Last fall when we visited family in Cambridge, we happened upon an intriguing building at 48 Brattle Street in Harvard Square with five floors of floor to ceiling glass that appeared to be a store filled with eye popping Scandinavian design in the form of textiles, furniture and tabletop items. There was no entrance or any other info available besides some signs about it being an installation. Like so many other designers, I have always had an ongoing fascination with Scandinavian design, so when an article popped up recently in the NY times Style magazine, it was exciting to finally discover the history of this landmark building and its creator, Ben Thompson.

Ben Thompson shown in the D|R store in Cambridge, Mass. Photo by Design Research, Inc. Thompson is also known for his creation of Faneuil Hall Marketplace, and South Street Seaport.

Architect Ben Thompson and chair of Harvard’s Architecture Department was the founder of a store called D|R which stood for Design Research. Inspired by Scandinavian textiles and design he discovered in Europe during the 50′s, he decided to open a retail store in 1953 with the sole purpose of making modern design accessible to American customers.

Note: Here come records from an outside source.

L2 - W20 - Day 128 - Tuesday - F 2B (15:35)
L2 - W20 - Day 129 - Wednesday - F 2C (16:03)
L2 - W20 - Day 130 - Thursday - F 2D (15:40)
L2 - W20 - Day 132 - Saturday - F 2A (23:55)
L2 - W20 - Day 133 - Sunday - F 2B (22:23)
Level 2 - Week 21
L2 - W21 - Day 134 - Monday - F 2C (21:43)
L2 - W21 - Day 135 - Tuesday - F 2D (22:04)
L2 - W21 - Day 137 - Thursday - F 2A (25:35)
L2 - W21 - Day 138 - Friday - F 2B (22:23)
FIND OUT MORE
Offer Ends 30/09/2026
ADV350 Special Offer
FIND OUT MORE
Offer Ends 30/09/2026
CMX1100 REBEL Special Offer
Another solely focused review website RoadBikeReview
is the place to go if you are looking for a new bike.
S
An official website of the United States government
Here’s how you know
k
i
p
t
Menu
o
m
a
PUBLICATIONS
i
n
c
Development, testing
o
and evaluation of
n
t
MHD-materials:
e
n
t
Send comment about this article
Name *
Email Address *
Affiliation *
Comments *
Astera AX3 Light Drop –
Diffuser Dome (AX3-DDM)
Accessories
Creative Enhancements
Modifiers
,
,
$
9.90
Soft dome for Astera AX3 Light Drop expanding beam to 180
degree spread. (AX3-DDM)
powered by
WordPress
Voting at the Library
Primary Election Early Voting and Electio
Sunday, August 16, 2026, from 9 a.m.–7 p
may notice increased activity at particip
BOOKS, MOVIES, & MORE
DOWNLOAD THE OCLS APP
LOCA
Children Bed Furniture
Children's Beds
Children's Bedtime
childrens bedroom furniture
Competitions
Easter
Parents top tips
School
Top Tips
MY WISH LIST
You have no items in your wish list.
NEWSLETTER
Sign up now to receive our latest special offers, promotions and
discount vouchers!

The first store was located in a residential home, but years later when Thompson completed construction on a building of his own design, the store moved to its new location at 48 Brattle Street in 1969. Eventually the store opened locations in New York, San Francisco, and Philadelphia.

{Above} The original D|R Cambridge store housed in a former residential clapboard home photos by Design Research, Inc.

{Above & Below} the interiors of the D|R store in Cambridge at 48 Brattle Street that opened its doors in 1969, photos by ESTO

{Above} left photo by Michael Proulx and right photo by ESTO

{Clockwise left to right:} The D|R store on 57th street in New York City photo by George Cserna, D|R storefront in San Francisco’s Ghiradelli Square photo courtesy of © Jane Thompson via Marimekko: Fabrics, Fashion, Architecture, and the D|R installation in 2009 in the former D|R building at 48 Brattle Street photo by Richard Schieferdecker via NY Times

Perhaps the most lasting influence on American consumers is D|R’s introduction of textiles by Marimekko. Thompson met Marimekko’s founder Armi Ratia in 1958. By 1959 Marimekko’s bright textiles were displayed in D|R’s store, and by 1960, Jacqueline Kennedy was featured on the cover of Sports Illustrated magazine in a bright pink Marimekko dress, creating national attention for the Finnish design house. Julia Child was also a huge fan of the store, forming a close bond with the Thompsons. For her show The French Chef, Child often used cooking equipment and furniture provided by D|R.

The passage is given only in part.